Hendren v. Farmers State Bank, S.B.

272 S.W.3d 345, 2008 Mo. App. LEXIS 1547, 2008 WL 4702067
CourtMissouri Court of Appeals
DecidedOctober 28, 2008
DocketWD 69011
StatusPublished
Cited by3 cases

This text of 272 S.W.3d 345 (Hendren v. Farmers State Bank, S.B.) is published on Counsel Stack Legal Research, covering Missouri Court of Appeals primary law. Counsel Stack provides free access to over 12 million legal documents including statutes, case law, regulations, and constitutions.

Bluebook
Hendren v.

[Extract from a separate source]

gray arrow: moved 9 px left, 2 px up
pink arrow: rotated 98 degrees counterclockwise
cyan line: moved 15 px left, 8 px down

Farmers State Bank, S.B., 272 S.W.3d 345, 2008 Mo. App. LEXIS 1547, 2008 WL 4702067 (Mo. Ct. App. 2008).

Opinion

JAMES M. SMART, JR., Judge.

The Estate of Phyllis DeLaRosa appeals the summary judgment entered in favor of Farmers State Bank with respect to claims pertaining to the misappropriation of funds by a fiduciary. On appeal, the estate claims its evidence demonstrated the elements necessary to succeed under the Uni *348 form Fiduciaries Law. The judgment is affirmed in part and reversed in part.

Facts

The DeLaRosa Estate was opened in April 1991. Derrick DeLaRosa was the sole beneficiary. Nancy Coyner was appointed personal representative and conservator in the estate. In June 1992, Ms. Coyner deposited funds owned by the estate into an estate savings account opened on that date at Farmers State Bank (“the Bank”).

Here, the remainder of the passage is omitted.